* Task details
Copy all lines below that use the word "Investigaciones".

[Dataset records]
=====
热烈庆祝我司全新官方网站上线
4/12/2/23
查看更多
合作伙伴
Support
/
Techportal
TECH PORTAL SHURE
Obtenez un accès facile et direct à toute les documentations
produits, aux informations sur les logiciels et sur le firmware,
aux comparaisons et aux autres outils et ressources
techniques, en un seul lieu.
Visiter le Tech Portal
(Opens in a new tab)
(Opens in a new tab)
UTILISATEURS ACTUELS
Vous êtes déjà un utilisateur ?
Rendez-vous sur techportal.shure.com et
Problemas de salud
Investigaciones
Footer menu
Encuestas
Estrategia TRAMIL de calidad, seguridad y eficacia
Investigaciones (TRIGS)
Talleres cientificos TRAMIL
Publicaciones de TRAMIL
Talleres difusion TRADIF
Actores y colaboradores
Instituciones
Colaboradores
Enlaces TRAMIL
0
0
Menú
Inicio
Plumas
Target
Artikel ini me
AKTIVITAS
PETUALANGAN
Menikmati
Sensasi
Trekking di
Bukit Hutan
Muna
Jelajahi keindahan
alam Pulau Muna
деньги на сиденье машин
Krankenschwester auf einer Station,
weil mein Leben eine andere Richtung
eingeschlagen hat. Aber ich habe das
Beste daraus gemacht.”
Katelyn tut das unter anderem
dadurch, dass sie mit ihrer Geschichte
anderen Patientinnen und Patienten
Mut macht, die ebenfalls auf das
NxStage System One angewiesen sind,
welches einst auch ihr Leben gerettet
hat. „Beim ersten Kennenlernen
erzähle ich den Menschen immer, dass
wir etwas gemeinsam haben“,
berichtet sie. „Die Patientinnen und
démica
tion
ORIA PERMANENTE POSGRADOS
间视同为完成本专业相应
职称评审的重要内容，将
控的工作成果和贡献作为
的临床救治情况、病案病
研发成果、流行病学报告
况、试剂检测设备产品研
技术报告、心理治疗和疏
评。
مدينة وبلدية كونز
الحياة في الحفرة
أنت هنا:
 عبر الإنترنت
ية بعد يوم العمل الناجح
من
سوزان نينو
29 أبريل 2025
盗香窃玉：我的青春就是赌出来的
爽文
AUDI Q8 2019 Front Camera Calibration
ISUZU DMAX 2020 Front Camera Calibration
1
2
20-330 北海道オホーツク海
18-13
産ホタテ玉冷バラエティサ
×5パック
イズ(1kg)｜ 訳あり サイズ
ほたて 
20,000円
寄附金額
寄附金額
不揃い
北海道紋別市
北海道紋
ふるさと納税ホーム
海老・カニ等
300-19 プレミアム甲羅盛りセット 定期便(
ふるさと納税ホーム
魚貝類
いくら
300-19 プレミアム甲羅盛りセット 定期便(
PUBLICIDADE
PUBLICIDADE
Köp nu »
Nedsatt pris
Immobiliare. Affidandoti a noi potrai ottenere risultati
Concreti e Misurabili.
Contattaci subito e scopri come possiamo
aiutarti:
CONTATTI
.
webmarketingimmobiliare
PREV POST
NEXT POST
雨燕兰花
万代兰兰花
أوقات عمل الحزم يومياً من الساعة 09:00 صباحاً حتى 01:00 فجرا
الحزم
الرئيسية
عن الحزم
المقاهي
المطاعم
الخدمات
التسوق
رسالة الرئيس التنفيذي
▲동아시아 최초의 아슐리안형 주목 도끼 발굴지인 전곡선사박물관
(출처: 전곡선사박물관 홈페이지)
=====
* Completed task
Investigaciones
Investigaciones (TRIGS)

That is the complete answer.